1 Rensselaer Polytechnic Institute , Troy, New York.
2 Information Sciences Institute , Marina del Rey, California.
Big Data. 2017 Mar;5(1):19-31. doi: 10.1089/big.2017.0012.
The ability of automatically recognizing and typing entities in natural language without prior knowledge (e.g., predefined entity types) is a major challenge in processing such data. Most existing entity typing systems are limited to certain domains, genres, and languages. In this article, we propose a novel unsupervised entity-typing framework by combining symbolic and distributional semantics. We start from learning three types of representations for each entity mention: general semantic representation, specific context representation, and knowledge representation based on knowledge bases. Then we develop a novel joint hierarchical clustering and linking algorithm to type all mentions using these representations. This framework does not rely on any annotated data, predefined typing schema, or handcrafted features; therefore, it can be quickly adapted to a new domain, genre, and/or language. Experiments on genres (news and discussion forum) show comparable performance with state-of-the-art supervised typing systems trained from a large amount of labeled data. Results on various languages (English, Chinese, Japanese, Hausa, and Yoruba) and domains (general and biomedical) demonstrate the portability of our framework.
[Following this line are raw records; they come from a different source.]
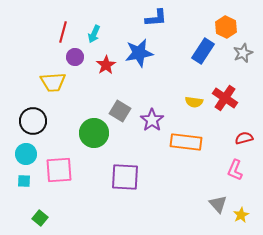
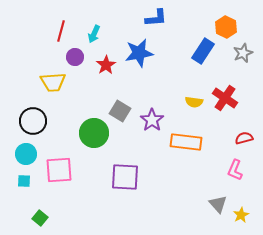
red line: moved 2 px left, 1 px up
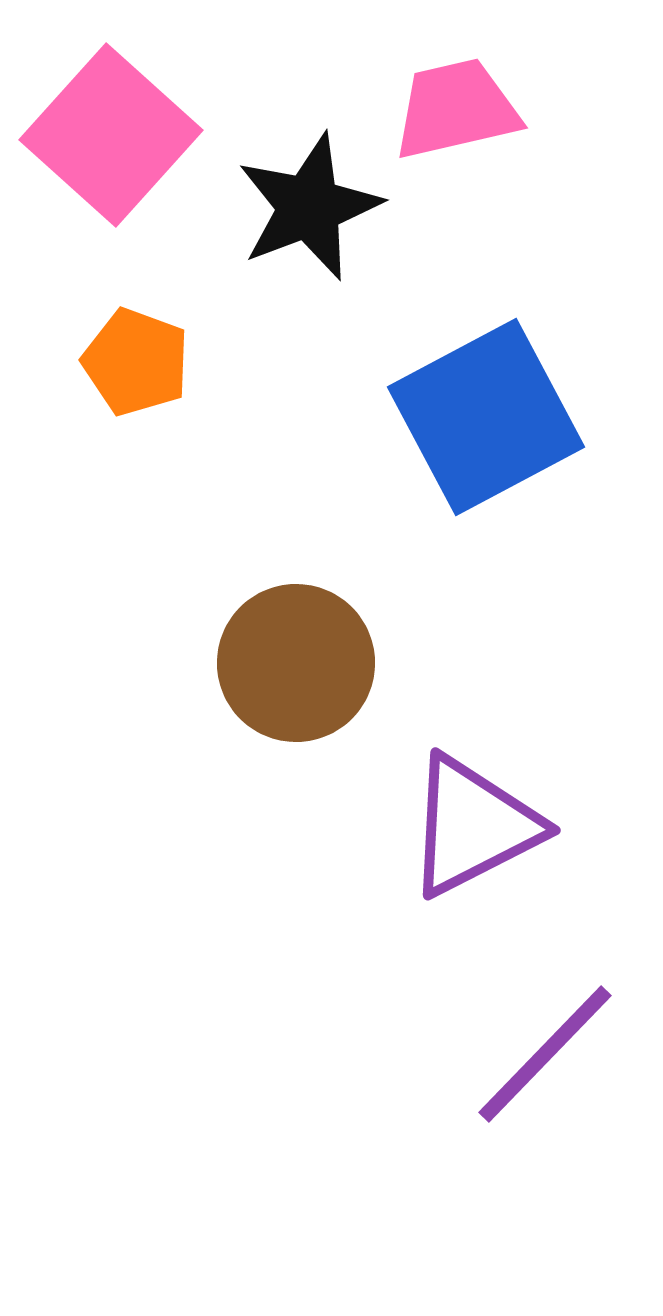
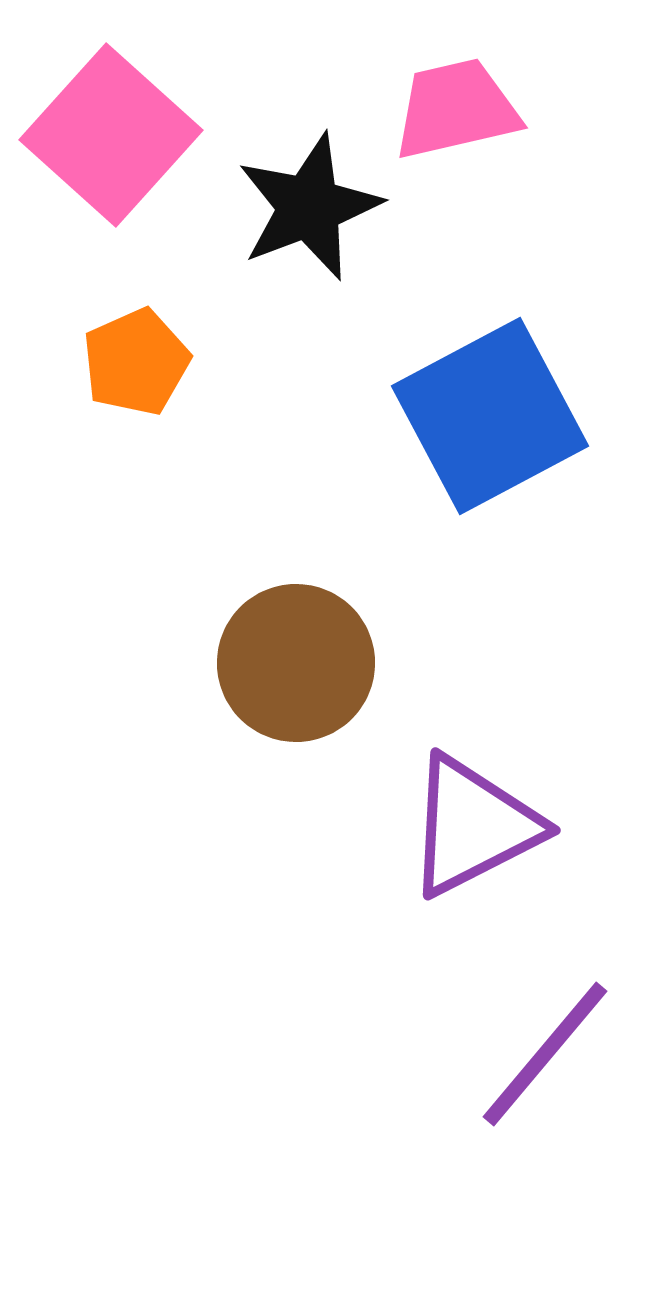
orange pentagon: rotated 28 degrees clockwise
blue square: moved 4 px right, 1 px up
purple line: rotated 4 degrees counterclockwise
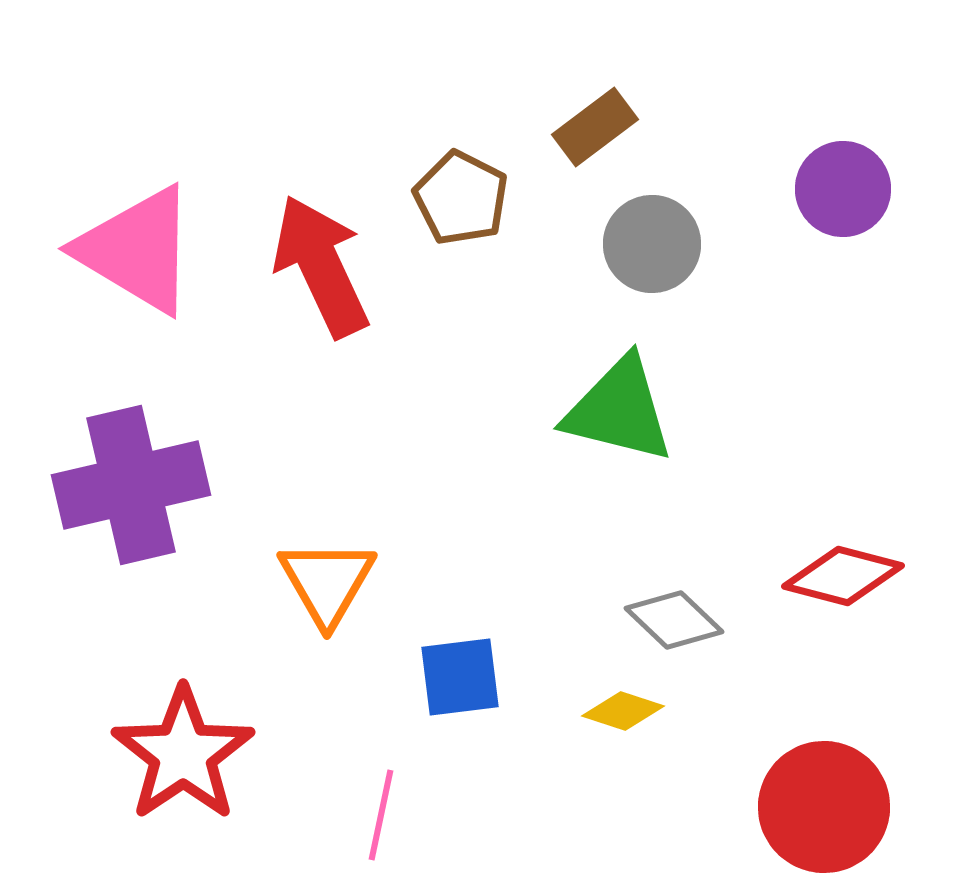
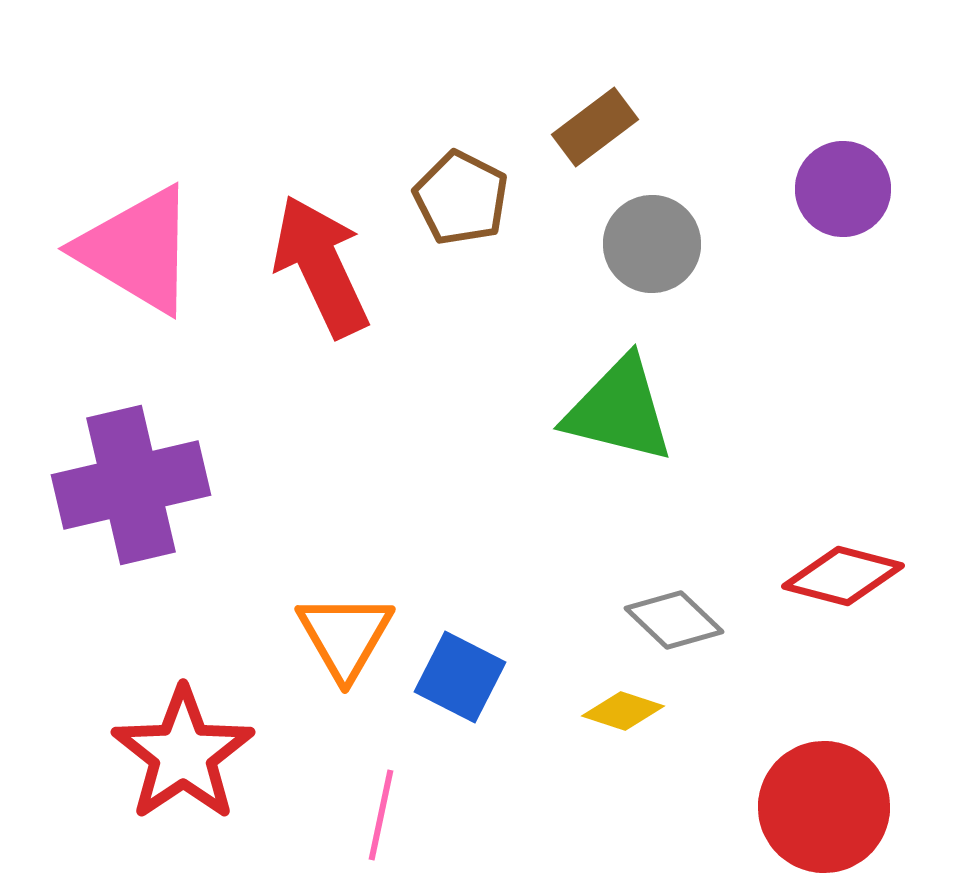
orange triangle: moved 18 px right, 54 px down
blue square: rotated 34 degrees clockwise
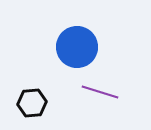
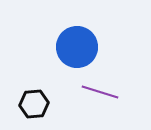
black hexagon: moved 2 px right, 1 px down
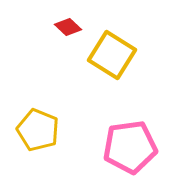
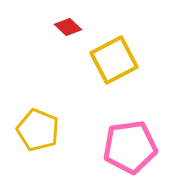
yellow square: moved 2 px right, 5 px down; rotated 30 degrees clockwise
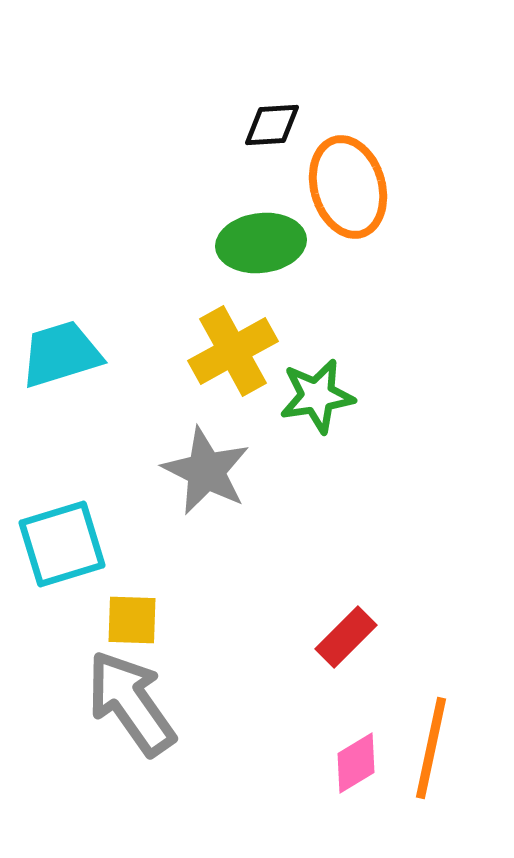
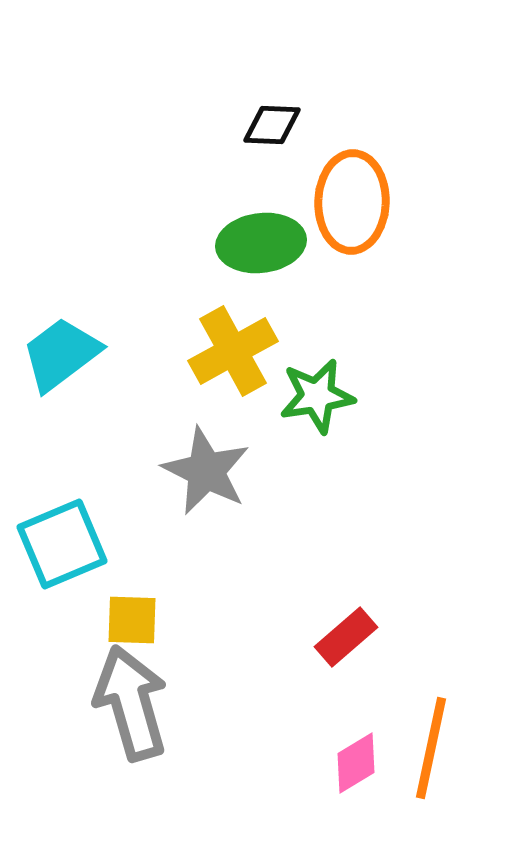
black diamond: rotated 6 degrees clockwise
orange ellipse: moved 4 px right, 15 px down; rotated 18 degrees clockwise
cyan trapezoid: rotated 20 degrees counterclockwise
cyan square: rotated 6 degrees counterclockwise
red rectangle: rotated 4 degrees clockwise
gray arrow: rotated 19 degrees clockwise
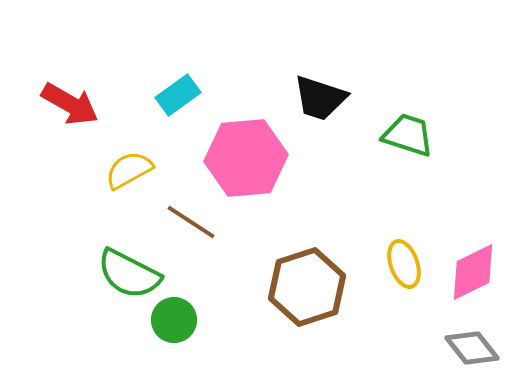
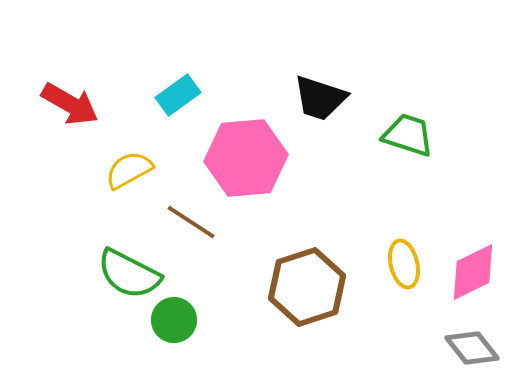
yellow ellipse: rotated 6 degrees clockwise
在不依赖先验知识(例如,预定义的实体类型)的情况下,自动识别和输入自然语言实体的能力是处理此类数据的主要挑战。大多数现有的实体类型系统都仅限于某些领域、体裁和语言。在本文中,我们通过结合符号和分布语义学提出了一种新颖的无监督实体类型框架。我们从为每个实体提及学习三种类型的表示开始:一般语义表示、特定上下文表示和基于知识库的知识表示。然后,我们开发了一种新颖的联合层次聚类和链接算法,使用这些表示对所有提及进行类型化。该框架不依赖于任何带注释的数据、预定义的类型化模式或手工制作的特征;因此,它可以快速适应新的领域、体裁和/或语言。针对体裁(新闻和论坛)的实验表明,该框架的性能可与从大量带标签数据中训练的最先进的监督类型系统相媲美。针对各种语言(英语、中文、日语、豪萨语和约鲁巴语)和领域(一般和生物医学)的结果证明了我们框架的可移植性。